— Assigned task —
In the records below, begin at the line containing "礎基本から競技レベルの技まで練" and end at the line containing "2024/08/19 短期集中クラ"; quote every line in that span exactly, including both boundary lines, and no others.
-- Available data follows --
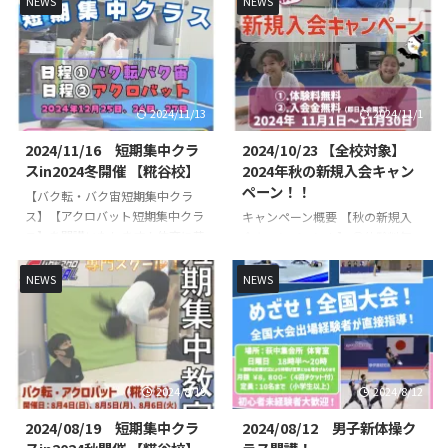
NEWS
NEWS
わせが繋がりにくくなっておりま
礎基本から競技レベルの技まで練
した。 事象としましては・自動
習していきます👌 初心者未経験
返信が届かない・お問い合わせが
の方でもスタッフが丁寧に指導い
届いていない・5〜6時間後に届
たします🔥🔥 指導は、全日本大
く等の確認ができております。
会出場経験のある先生が直接指導
2024/11/13
2024/11/1
現在はLINE公式アカウントからの
いたします👨‍🏫 短期集中クラス
みご予約を受け付けさせておりま
概要 日時・日程 日程１（バク転
2024/11/16 短期集中クラ
2024/10/23 【全校対象】
す。 HP内のお問い合わせフォー
バク宙） ①３月２６日
スin2024冬開催 【糀谷校】
2024年秋の新規入会キャン
ムは停止させていただいておりま
（水） 10時30分〜11時40分
ペーン！！
【バク転・バク宙短期集中クラ
す。 以下に、公式ラインアカウ
②３月２７日（木） 10時30
ス】【アクロバット短期集中クラ
キャンペーン概要 【秋の新規入
ントの予約方法を記載いたします
分〜11時40分③３月２８日
ス】を開講いたします！体育に苦
会キャンペーン！】 ①体験料無
のでご確認いただきご予約 ...
（金） 10時30分〜11 ...
手意識があるお子様やできるよう
料！（￥２，２００- → 無
になりたい技など必要最低限の学
料！） ②入会金無料！（￥６，
NEWS
NEWS
校体育から競技レベルの技まで練
６００- → 無料！） ※体験レッス
習していきます👌 初心者未経験
ン無料は1クラスのみ適用とさせ
の方でもコーチが丁寧に指導いた
て頂きます※入会金無料は体験後
します🔥🔥 指導は、全日本大会
の即日入会に限り適用とさせて頂
出場経験のある先生が直接指導い
きます 対象期間：２０２４年 １
2024/8/19
2024/8/12
たします👨‍🏫 短期集中クラス概
１月１日～１１月３０日（期間中
要 日時・日程 日程１（バク転バ
のお申込みが適用） お問い合わ
2024/08/19 短期集中クラ
2024/08/12 男子新体操ク
ク宙） ①１２月２５日
せ方法 お問い合わせフォームか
-- Available data concluded --
— Reply to the exercise —
礎基本から競技レベルの技まで練
した。 事象としましては・自動
習していきます👌 初心者未経験
返信が届かない・お問い合わせが
の方でもスタッフが丁寧に指導い
届いていない・5〜6時間後に届
たします🔥🔥 指導は、全日本大
く等の確認ができております。
会出場経験のある先生が直接指導
2024/11/13
2024/11/1
現在はLINE公式アカウントからの
いたします👨‍🏫 短期集中クラス
みご予約を受け付けさせておりま
概要 日時・日程 日程１（バク転
2024/11/16 短期集中クラ
2024/10/23 【全校対象】
す。 HP内のお問い合わせフォー
バク宙） ①３月２６日
スin2024冬開催 【糀谷校】
2024年秋の新規入会キャン
ムは停止させていただいておりま
（水） 10時30分〜11時40分
ペーン！！
【バク転・バク宙短期集中クラ
す。 以下に、公式ラインアカウ
②３月２７日（木） 10時30
ス】【アクロバット短期集中クラ
キャンペーン概要 【秋の新規入
ントの予約方法を記載いたします
分〜11時40分③３月２８日
ス】を開講いたします！体育に苦
会キャンペーン！】 ①体験料無
のでご確認いただきご予約 ...
（金） 10時30分〜11 ...
手意識があるお子様やできるよう
料！（￥２，２００- → 無
になりたい技など必要最低限の学
料！） ②入会金無料！（￥６，
NEWS
NEWS
校体育から競技レベルの技まで練
６００- → 無料！） ※体験レッス
習していきます👌 初心者未経験
ン無料は1クラスのみ適用とさせ
の方でもコーチが丁寧に指導いた
て頂きます※入会金無料は体験後
します🔥🔥 指導は、全日本大会
の即日入会に限り適用とさせて頂
出場経験のある先生が直接指導い
きます 対象期間：２０２４年 １
2024/8/19
2024/8/12
たします👨‍🏫 短期集中クラス概
１月１日～１１月３０日（期間中
要 日時・日程 日程１（バク転バ
のお申込みが適用） お問い合わ
2024/08/19 短期集中クラ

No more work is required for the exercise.